Task directions: As you look over the data below, please find each line where the word "maar" appears, then copy it.

Records supplied:
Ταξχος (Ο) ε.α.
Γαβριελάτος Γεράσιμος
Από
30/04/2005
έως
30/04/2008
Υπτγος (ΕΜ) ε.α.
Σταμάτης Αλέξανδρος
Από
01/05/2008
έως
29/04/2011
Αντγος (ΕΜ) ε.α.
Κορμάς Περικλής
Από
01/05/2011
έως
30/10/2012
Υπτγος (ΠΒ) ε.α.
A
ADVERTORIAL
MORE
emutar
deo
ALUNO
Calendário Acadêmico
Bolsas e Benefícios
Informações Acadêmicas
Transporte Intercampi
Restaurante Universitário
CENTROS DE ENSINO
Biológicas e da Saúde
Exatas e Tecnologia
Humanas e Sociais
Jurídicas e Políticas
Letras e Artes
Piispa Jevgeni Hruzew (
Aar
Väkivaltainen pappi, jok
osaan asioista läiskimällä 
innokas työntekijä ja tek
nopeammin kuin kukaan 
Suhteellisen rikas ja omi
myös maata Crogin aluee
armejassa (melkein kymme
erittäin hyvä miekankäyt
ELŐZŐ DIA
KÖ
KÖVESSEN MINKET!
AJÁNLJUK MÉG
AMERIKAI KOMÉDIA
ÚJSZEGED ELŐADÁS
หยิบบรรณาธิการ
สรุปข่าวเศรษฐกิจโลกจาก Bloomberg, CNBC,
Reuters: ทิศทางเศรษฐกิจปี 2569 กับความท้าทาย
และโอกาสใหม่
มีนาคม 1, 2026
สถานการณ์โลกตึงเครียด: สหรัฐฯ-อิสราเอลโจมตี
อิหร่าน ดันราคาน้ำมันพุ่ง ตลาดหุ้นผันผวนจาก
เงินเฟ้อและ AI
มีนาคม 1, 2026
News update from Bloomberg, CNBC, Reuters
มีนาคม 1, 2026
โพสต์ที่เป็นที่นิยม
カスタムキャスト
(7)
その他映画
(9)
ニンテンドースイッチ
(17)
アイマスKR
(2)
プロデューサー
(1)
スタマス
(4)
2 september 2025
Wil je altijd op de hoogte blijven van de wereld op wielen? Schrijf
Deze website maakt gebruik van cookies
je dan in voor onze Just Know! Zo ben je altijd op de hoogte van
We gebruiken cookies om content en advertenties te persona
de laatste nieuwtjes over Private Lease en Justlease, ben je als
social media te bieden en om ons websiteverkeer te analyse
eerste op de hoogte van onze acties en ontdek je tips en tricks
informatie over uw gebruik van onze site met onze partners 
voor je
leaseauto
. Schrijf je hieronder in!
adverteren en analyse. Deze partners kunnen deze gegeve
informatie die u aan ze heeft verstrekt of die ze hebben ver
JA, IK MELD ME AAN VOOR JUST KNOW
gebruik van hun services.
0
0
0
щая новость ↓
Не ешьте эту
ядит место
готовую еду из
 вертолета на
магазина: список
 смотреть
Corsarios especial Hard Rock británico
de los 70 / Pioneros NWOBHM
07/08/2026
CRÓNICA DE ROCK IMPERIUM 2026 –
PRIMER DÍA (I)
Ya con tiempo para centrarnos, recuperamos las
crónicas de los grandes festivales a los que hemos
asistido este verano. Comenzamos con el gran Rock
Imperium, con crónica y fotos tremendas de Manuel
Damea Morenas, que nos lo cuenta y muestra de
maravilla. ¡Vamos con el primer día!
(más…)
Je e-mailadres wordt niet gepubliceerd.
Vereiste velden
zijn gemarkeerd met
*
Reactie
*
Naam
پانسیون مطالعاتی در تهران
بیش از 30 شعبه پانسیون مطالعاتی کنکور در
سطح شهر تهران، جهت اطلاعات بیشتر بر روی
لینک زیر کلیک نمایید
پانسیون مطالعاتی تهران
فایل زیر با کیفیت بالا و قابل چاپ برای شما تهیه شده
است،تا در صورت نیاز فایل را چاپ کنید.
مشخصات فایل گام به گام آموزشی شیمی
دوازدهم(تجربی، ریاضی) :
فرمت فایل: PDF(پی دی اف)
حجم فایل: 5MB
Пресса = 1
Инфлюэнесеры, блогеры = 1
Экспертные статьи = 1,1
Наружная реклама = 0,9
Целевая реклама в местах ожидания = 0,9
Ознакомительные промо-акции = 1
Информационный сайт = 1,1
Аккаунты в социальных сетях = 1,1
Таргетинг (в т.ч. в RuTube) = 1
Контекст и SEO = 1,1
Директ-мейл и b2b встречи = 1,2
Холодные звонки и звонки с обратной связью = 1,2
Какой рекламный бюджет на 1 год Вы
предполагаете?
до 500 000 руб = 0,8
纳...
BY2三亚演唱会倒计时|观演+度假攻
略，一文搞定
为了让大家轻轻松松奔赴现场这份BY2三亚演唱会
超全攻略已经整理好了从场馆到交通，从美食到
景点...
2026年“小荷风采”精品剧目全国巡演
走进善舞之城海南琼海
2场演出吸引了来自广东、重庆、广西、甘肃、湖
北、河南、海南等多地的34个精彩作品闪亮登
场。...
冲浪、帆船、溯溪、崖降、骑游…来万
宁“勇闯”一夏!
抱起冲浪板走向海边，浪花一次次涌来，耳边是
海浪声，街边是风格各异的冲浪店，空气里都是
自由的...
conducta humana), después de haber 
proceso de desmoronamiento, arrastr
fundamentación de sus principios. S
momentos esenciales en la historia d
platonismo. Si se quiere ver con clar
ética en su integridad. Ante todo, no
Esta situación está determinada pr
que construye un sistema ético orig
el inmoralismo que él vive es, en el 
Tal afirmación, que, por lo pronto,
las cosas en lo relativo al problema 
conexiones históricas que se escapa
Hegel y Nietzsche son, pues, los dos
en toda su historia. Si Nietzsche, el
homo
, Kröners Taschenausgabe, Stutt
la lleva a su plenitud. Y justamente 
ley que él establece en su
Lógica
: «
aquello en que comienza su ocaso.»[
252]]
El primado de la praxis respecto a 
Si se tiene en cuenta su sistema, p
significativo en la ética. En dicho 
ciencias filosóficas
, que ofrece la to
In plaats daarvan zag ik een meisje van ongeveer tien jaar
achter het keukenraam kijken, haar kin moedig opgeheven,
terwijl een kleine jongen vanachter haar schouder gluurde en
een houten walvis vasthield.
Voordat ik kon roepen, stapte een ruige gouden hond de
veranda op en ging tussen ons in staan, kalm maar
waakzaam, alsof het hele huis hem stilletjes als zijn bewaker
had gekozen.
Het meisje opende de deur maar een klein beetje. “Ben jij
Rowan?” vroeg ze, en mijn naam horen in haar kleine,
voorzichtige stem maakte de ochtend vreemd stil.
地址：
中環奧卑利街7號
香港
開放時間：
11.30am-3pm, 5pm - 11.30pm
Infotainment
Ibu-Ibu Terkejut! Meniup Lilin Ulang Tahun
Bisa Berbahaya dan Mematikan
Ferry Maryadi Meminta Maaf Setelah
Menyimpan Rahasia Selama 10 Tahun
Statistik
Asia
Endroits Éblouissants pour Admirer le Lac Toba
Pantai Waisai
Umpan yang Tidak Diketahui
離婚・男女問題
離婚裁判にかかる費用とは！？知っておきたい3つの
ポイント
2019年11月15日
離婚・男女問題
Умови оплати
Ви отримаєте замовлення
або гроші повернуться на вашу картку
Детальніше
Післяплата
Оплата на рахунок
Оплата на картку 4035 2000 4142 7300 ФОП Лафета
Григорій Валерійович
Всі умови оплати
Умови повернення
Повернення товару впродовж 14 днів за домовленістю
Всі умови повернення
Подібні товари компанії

Exercise output:
veranda op en ging tussen ons in staan, kalm maar
Het meisje opende de deur maar een klein beetje. “Ben jij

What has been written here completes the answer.